Ans: THM{******************}
Task 4
#1 — First, let’s set the target to PSH (PowerShell). Which target number is PSH?
Next, let’s use the exploit: exploit/multi/script/web_delivery from metasploit.
set LHOST
set payload
set LPORT
set target
Check options again.
Ans: 2
$ run -j
Copy and paste the above code and paste it into the command prompt opened earlier. (you ctrl-shift con Linux terminal and ctrl- v on the windows command prompt)
You should see a reverse shell is spawned.
#2 — Last but certainly not least, let’s look at persistence mechanisms via Metasploit. What command can we run in our meterpreter console to setup persistence which automatically starts when the system boots? Don’t include anything beyond the base command and the option for boot startup.

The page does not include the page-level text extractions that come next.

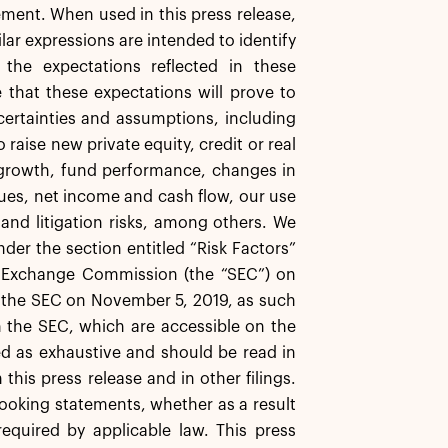
ment. When used in this press release,
ilar expressions are intended to identify
the expectations reflected in these
 that these expectations will prove to
certainties and assumptions, including
 raise new private equity, credit or real
r growth, fund performance, changes in
nues, net income and cash flow, our use
and litigation risks, among others. We
nder the section entitled “Risk Factors”
nd Exchange Commission (the “SEC”) on
th the SEC on November 5, 2019, as such
h the SEC, which are accessible on the
d as exhaustive and should be read in
this press release and in other filings.
looking statements, whether as a result
equired by applicable law. This press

Go to the link they provided: https://www.offensive-security.com/metasploit-unleashed/meterpreter-service/
Ans: run persistence -X
Run this command now with options that allow it to connect back to your host machine should the system reboot. Note, you’ll need to create a listener via the handler exploit to allow for this remote connection in actual practice. Congrats, you’ve now gain full control over the remote host and have established persistence for further operations!